Paths to Pleasure - Page 3

In bike-friendly, eco-conscious North Davis, a neighborhood of 200 Streng homes finds common ground on the greenbelt
Paths to Pleasure
Paths to Pleasure
Unique sculptures, like these, can be found on the greenbelt.
Paths to Pleasure
North Davis neighbors hang out together on the Hermosa Place cul-de-sac, where Streng co-founder Bill Streng still lives: (L-R) Garda Johnson, Vickie Moering, Paul Moering, Bill Streng, and Karmen Streng.

This was, not coincidentally, a few years before the Strengs began developing in North Davis.

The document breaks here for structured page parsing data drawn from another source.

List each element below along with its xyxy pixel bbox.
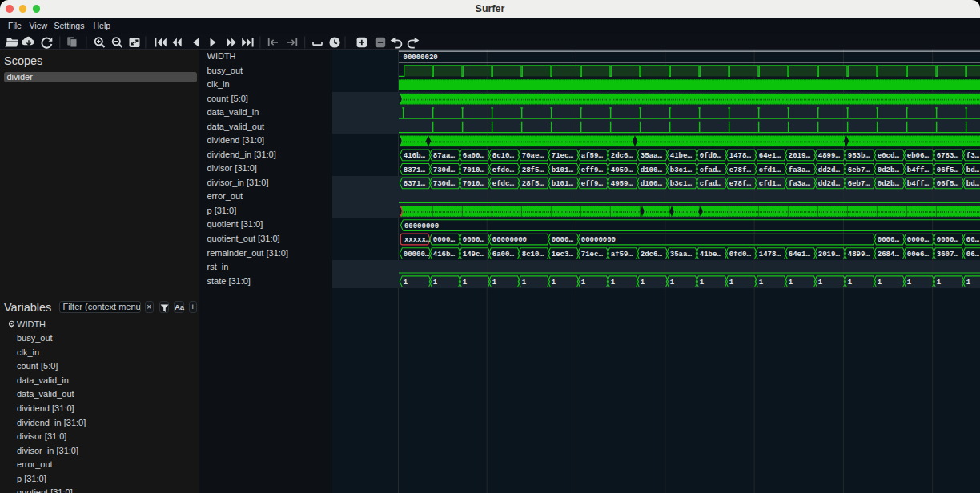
svg-text:730d…: 730d… [433,166,456,174]
svg-text:0000…: 0000… [878,236,900,244]
svg-text:4959…: 4959… [611,166,633,174]
svg-text:xxxxx…: xxxxx… [404,236,431,244]
svg-text:41be…: 41be… [670,152,693,160]
svg-text:6eb7…: 6eb7… [848,180,870,188]
svg-text:eb06…: eb06… [907,152,930,160]
svg-text:64e1…: 64e1… [759,152,781,160]
svg-text:1: 1 [433,279,438,287]
svg-text:0fd0…: 0fd0… [700,152,722,160]
svg-text:28f5…: 28f5… [522,166,544,174]
svg-text:fa3a…: fa3a… [789,166,811,174]
svg-text:00000000: 00000000 [581,236,616,244]
svg-text:cfad…: cfad… [700,180,722,188]
svg-text:00000…: 00000… [404,251,430,259]
svg-text:af59…: af59… [611,251,633,259]
svg-text:cfd1…: cfd1… [759,180,781,188]
svg-text:eff9…: eff9… [581,166,604,174]
svg-text:cfad…: cfad… [700,166,722,174]
svg-text:bd…: bd… [966,166,980,174]
svg-text:1: 1 [966,279,971,287]
svg-text:416b…: 416b… [404,152,426,160]
svg-text:1ec3…: 1ec3… [552,251,574,259]
svg-text:00…: 00… [966,236,980,244]
svg-text:2dc6…: 2dc6… [641,251,663,259]
svg-text:2684…: 2684… [878,251,900,259]
svg-text:b4ff…: b4ff… [907,180,930,188]
svg-text:fa3a…: fa3a… [789,180,811,188]
svg-text:6a00…: 6a00… [463,152,485,160]
svg-text:0000…: 0000… [463,236,485,244]
svg-text:e0cd…: e0cd… [878,152,900,160]
svg-text:41be…: 41be… [700,251,722,259]
svg-text:1: 1 [670,279,675,287]
svg-text:cfd1…: cfd1… [759,166,781,174]
svg-text:2019…: 2019… [818,251,841,259]
svg-text:64e1…: 64e1… [789,251,811,259]
svg-text:af59…: af59… [581,152,604,160]
svg-text:b101…: b101… [552,180,574,188]
svg-text:1478…: 1478… [729,152,752,160]
svg-text:8371…: 8371… [404,166,426,174]
svg-text:1: 1 [818,279,823,287]
svg-text:efdc…: efdc… [492,180,515,188]
svg-text:eff9…: eff9… [581,180,604,188]
svg-text:149c…: 149c… [463,251,485,259]
svg-text:00000020: 00000020 [404,54,438,62]
svg-text:6eb7…: 6eb7… [848,166,870,174]
svg-text:1: 1 [641,279,645,287]
svg-text:0d2b…: 0d2b… [878,180,900,188]
svg-text:06…: 06… [966,251,980,259]
svg-text:00000000: 00000000 [492,236,527,244]
svg-text:b4ff…: b4ff… [907,166,930,174]
svg-text:6783…: 6783… [937,152,959,160]
svg-text:1: 1 [937,279,942,287]
svg-text:8c10…: 8c10… [492,152,515,160]
svg-text:dd2d…: dd2d… [818,166,841,174]
svg-text:730d…: 730d… [433,180,456,188]
svg-text:d100…: d100… [641,180,663,188]
svg-text:71ec…: 71ec… [552,152,574,160]
svg-text:1: 1 [611,279,616,287]
svg-text:2dc6…: 2dc6… [611,152,633,160]
svg-text:1: 1 [581,279,586,287]
svg-text:8c10…: 8c10… [522,251,544,259]
svg-text:0000…: 0000… [937,236,959,244]
svg-text:dd2d…: dd2d… [818,180,841,188]
svg-text:0000…: 0000… [433,236,456,244]
svg-text:1478…: 1478… [759,251,781,259]
svg-text:71ec…: 71ec… [581,251,604,259]
svg-text:1: 1 [759,279,764,287]
svg-text:e78f…: e78f… [729,166,752,174]
svg-text:e78f…: e78f… [729,180,752,188]
svg-text:8371…: 8371… [404,180,426,188]
svg-text:4959…: 4959… [611,180,633,188]
svg-text:416b…: 416b… [433,251,456,259]
svg-text:1: 1 [552,279,556,287]
svg-text:4899…: 4899… [818,152,841,160]
svg-text:00e6…: 00e6… [907,251,930,259]
svg-text:87aa…: 87aa… [433,152,456,160]
svg-text:7010…: 7010… [463,166,485,174]
svg-text:35aa…: 35aa… [670,251,693,259]
svg-text:1: 1 [848,279,853,287]
svg-text:06f5…: 06f5… [937,166,959,174]
svg-text:f3…: f3… [966,152,980,160]
svg-text:b101…: b101… [552,166,574,174]
svg-text:7010…: 7010… [463,180,485,188]
svg-text:0d2b…: 0d2b… [878,166,900,174]
svg-text:0fd0…: 0fd0… [729,251,752,259]
svg-text:b3c1…: b3c1… [670,180,693,188]
svg-text:3607…: 3607… [937,251,959,259]
svg-text:bd…: bd… [966,180,980,188]
svg-text:35aa…: 35aa… [641,152,663,160]
svg-text:2019…: 2019… [789,152,811,160]
svg-text:1: 1 [700,279,705,287]
svg-text:1: 1 [404,279,408,287]
svg-text:1: 1 [789,279,793,287]
svg-text:70ae…: 70ae… [522,152,544,160]
svg-text:28f5…: 28f5… [522,180,544,188]
svg-text:0000…: 0000… [907,236,930,244]
svg-text:1: 1 [878,279,882,287]
svg-text:06f5…: 06f5… [937,180,959,188]
svg-text:1: 1 [729,279,734,287]
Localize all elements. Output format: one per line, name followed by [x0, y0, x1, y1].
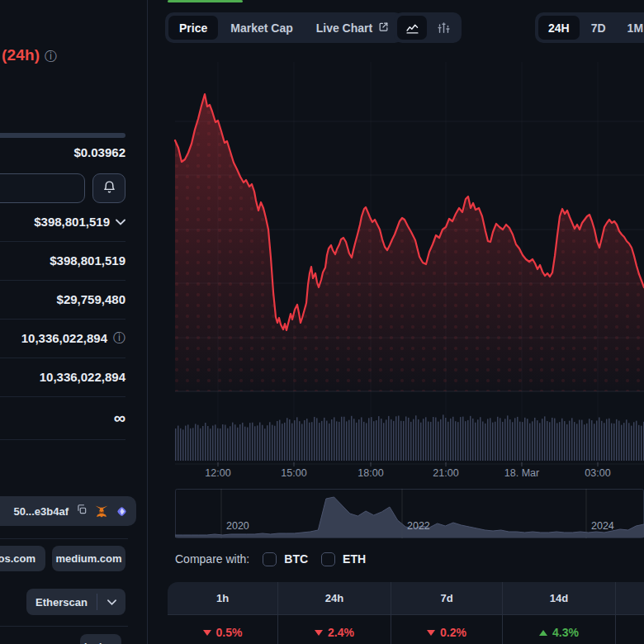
infinity-icon: ∞: [114, 409, 125, 428]
stat-value: 10,336,022,894: [40, 370, 125, 384]
range-label: 24H: [548, 21, 570, 35]
timeline-year-label: 2024: [591, 520, 614, 532]
divider: [0, 538, 128, 539]
btc-label: BTC: [284, 552, 308, 566]
line-chart-icon: [405, 21, 419, 35]
tab-label: Live Chart: [316, 21, 372, 35]
triangle-icon: [539, 630, 547, 636]
price-alert-field[interactable]: [0, 173, 85, 203]
stat-row-volume: $29,759,480: [0, 280, 125, 320]
compare-label: Compare with:: [175, 552, 249, 566]
timeline-year-label: 2020: [226, 520, 249, 532]
performance-header-row: 1h 24h 7d 14d: [168, 582, 644, 615]
x-axis-label: 18. Mar: [493, 467, 551, 479]
performance-value-row: 0.5% 2.4% 0.2% 4.3%: [168, 615, 644, 644]
chart-panel: Price Market Cap Live Chart 24H: [154, 0, 644, 644]
gem-wallet-icon[interactable]: [116, 505, 128, 518]
tab-market-cap[interactable]: Market Cap: [220, 16, 303, 40]
x-axis-label: 03:00: [569, 467, 627, 479]
external-link-icon: [378, 21, 389, 35]
compare-eth-option[interactable]: ETH: [321, 552, 366, 566]
medium-link-chip[interactable]: medium.com: [52, 546, 125, 571]
stat-row-market-cap: $398,801,519: [0, 202, 125, 242]
col-header-7d: 7d: [391, 582, 503, 615]
metamask-icon[interactable]: [95, 505, 108, 518]
range-1m[interactable]: 1M: [618, 16, 644, 40]
explorer-label: Etherscan: [26, 596, 97, 608]
daily-range-bar: [0, 133, 125, 138]
tab-live-chart[interactable]: Live Chart: [305, 16, 400, 40]
info-icon[interactable]: ⓘ: [113, 330, 125, 346]
tab-price[interactable]: Price: [168, 16, 218, 40]
range-label: 1M: [627, 21, 643, 35]
active-section-tab-indicator: [168, 0, 243, 2]
stat-row-fdv: $398,801,519: [0, 241, 125, 281]
copy-icon[interactable]: [76, 504, 88, 519]
candlestick-chart-icon: [437, 21, 451, 35]
range-high-value: $0.03962: [73, 145, 125, 159]
x-axis-label: 12:00: [189, 467, 247, 479]
website-link-label: ios.com: [0, 552, 36, 565]
compare-row: Compare with: BTC ETH: [175, 550, 366, 568]
price-change-24h-label: (24h) ⓘ: [2, 46, 57, 64]
timeline-year-label: 2022: [407, 520, 430, 532]
triangle-icon: [203, 630, 211, 636]
compare-btc-option[interactable]: BTC: [263, 552, 308, 566]
coin-page: (24h) ⓘ $0.03962 $398,801,519 $398,801,5…: [0, 0, 644, 644]
range-label: 7D: [591, 21, 606, 35]
change-14d: 4.3%: [539, 626, 579, 639]
change-1h: 0.5%: [203, 626, 243, 639]
medium-link-label: medium.com: [55, 552, 121, 565]
chevron-down-icon[interactable]: [116, 219, 125, 225]
x-axis-label: 21:00: [417, 467, 475, 479]
candlestick-chart-button[interactable]: [429, 16, 458, 40]
chevron-down-icon[interactable]: [97, 599, 125, 605]
col-header-14d: 14d: [503, 582, 616, 615]
stat-value: $398,801,519: [34, 215, 110, 229]
btc-checkbox[interactable]: [263, 552, 277, 566]
tab-label: Market Cap: [230, 21, 292, 35]
stat-row-total-supply: 10,336,022,894: [0, 358, 125, 397]
stat-value: $29,759,480: [57, 292, 125, 306]
stat-row-max-supply: ∞: [0, 396, 125, 440]
change-24h: 2.4%: [315, 626, 354, 639]
eth-label: ETH: [343, 552, 366, 566]
x-axis-label: 15:00: [265, 467, 323, 479]
tab-label: Price: [179, 21, 207, 35]
sidebar-divider: [147, 0, 148, 644]
contract-address-chip[interactable]: 50...e3b4af: [0, 496, 136, 526]
website-link-chip[interactable]: ios.com: [0, 546, 45, 571]
coin-stats-sidebar: (24h) ⓘ $0.03962 $398,801,519 $398,801,5…: [0, 0, 154, 644]
ledger-wallet-chip[interactable]: Ledger: [80, 634, 121, 644]
explorer-dropdown[interactable]: Etherscan: [26, 589, 125, 615]
stat-row-circulating-supply: 10,336,022,894 ⓘ: [0, 319, 125, 358]
stat-value: $398,801,519: [50, 253, 125, 268]
col-header-clipped: [616, 582, 644, 615]
chart-tabs: Price Market Cap Live Chart: [165, 12, 403, 43]
bell-icon: [102, 180, 116, 197]
range-24h[interactable]: 24H: [538, 16, 580, 40]
info-icon[interactable]: ⓘ: [45, 49, 57, 63]
contract-address: 50...e3b4af: [14, 505, 69, 518]
eth-checkbox[interactable]: [321, 552, 335, 566]
line-chart-button[interactable]: [397, 16, 427, 40]
col-header-1h: 1h: [168, 582, 278, 615]
change-7d: 0.2%: [427, 626, 466, 639]
triangle-icon: [315, 630, 323, 636]
triangle-icon: [427, 630, 435, 636]
divider: [0, 626, 128, 627]
chart-type-toggle: [394, 12, 462, 43]
time-range-selector: 24H 7D 1M: [535, 12, 644, 43]
stat-value: 10,336,022,894: [21, 331, 107, 345]
x-axis-label: 18:00: [342, 467, 400, 479]
alert-bell-button[interactable]: [92, 173, 125, 203]
col-header-24h: 24h: [278, 582, 391, 615]
range-7d[interactable]: 7D: [581, 16, 616, 40]
performance-table: 1h 24h 7d 14d 0.5% 2.4% 0.2% 4.3%: [168, 582, 644, 644]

Their earlier Davis neighborhoods are charming but lack greenbelts.

Bike town though it be, Davis is still a sprawling suburban town, not a compact downtown like San Francisco, where people can leave the car at home and take public transportation or walk.

The university runs a transit service open to all, but in the main, walking is for recreation more than for transportation. "When you want to get somewhere, you get on your bike," Handy says. "The distances [from place to place] are a little too far [for walking]."

While almost everybody in Davis bikes, the appeal of the paths goes beyond those who do.

Many of the cul-de-sacs that make up much of North Davis are sociable places, with neighbors walking together on the paths, and gathering at the meadows and playgrounds that are part of the greenbelt for get-togethers.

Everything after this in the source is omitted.